Exercise input -
● ● ● ●
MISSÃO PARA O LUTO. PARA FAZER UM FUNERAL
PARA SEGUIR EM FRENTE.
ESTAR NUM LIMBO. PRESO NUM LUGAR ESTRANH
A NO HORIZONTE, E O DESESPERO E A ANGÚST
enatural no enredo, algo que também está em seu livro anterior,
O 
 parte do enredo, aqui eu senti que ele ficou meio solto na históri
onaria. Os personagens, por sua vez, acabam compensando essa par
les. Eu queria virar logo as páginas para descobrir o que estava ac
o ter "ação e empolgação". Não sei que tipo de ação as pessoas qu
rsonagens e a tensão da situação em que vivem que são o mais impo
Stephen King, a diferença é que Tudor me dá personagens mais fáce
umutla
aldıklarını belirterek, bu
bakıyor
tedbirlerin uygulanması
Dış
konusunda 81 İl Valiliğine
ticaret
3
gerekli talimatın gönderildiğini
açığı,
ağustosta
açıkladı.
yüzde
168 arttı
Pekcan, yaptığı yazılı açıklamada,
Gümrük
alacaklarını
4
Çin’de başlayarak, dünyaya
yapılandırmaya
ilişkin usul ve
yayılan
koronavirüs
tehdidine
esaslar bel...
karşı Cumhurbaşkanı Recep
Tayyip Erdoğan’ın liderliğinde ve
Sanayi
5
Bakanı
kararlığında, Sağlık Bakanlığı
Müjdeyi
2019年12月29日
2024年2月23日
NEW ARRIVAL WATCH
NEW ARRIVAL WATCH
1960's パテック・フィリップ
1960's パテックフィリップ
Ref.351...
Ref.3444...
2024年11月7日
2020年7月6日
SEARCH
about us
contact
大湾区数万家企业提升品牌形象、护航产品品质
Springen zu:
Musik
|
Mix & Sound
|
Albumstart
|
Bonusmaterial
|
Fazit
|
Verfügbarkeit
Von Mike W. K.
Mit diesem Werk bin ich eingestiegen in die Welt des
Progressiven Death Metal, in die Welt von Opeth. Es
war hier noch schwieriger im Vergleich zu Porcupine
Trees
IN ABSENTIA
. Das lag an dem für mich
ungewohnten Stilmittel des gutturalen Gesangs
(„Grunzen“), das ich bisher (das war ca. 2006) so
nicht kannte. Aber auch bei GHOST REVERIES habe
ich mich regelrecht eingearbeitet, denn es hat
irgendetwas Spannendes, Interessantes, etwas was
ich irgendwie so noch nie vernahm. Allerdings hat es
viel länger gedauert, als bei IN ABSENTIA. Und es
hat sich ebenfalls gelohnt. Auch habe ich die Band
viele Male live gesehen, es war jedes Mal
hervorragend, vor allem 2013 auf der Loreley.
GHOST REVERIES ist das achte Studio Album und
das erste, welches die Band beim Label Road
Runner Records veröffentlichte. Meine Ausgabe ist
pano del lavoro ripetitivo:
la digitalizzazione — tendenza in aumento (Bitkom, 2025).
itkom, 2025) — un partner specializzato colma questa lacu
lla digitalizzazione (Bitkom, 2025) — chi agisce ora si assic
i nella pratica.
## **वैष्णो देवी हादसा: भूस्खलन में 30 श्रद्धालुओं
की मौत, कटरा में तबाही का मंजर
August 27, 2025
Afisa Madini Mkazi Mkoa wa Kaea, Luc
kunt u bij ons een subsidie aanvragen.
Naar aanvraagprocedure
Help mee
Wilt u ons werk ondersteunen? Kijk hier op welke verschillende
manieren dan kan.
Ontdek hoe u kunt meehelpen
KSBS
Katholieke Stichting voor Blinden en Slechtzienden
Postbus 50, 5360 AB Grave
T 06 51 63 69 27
● ● ● ●
Work to be completed - Could you filter the entries above for lines holding the string "REVERIES" and copy them?

Response -
nicht kannte. Aber auch bei GHOST REVERIES habe
GHOST REVERIES ist das achte Studio Album und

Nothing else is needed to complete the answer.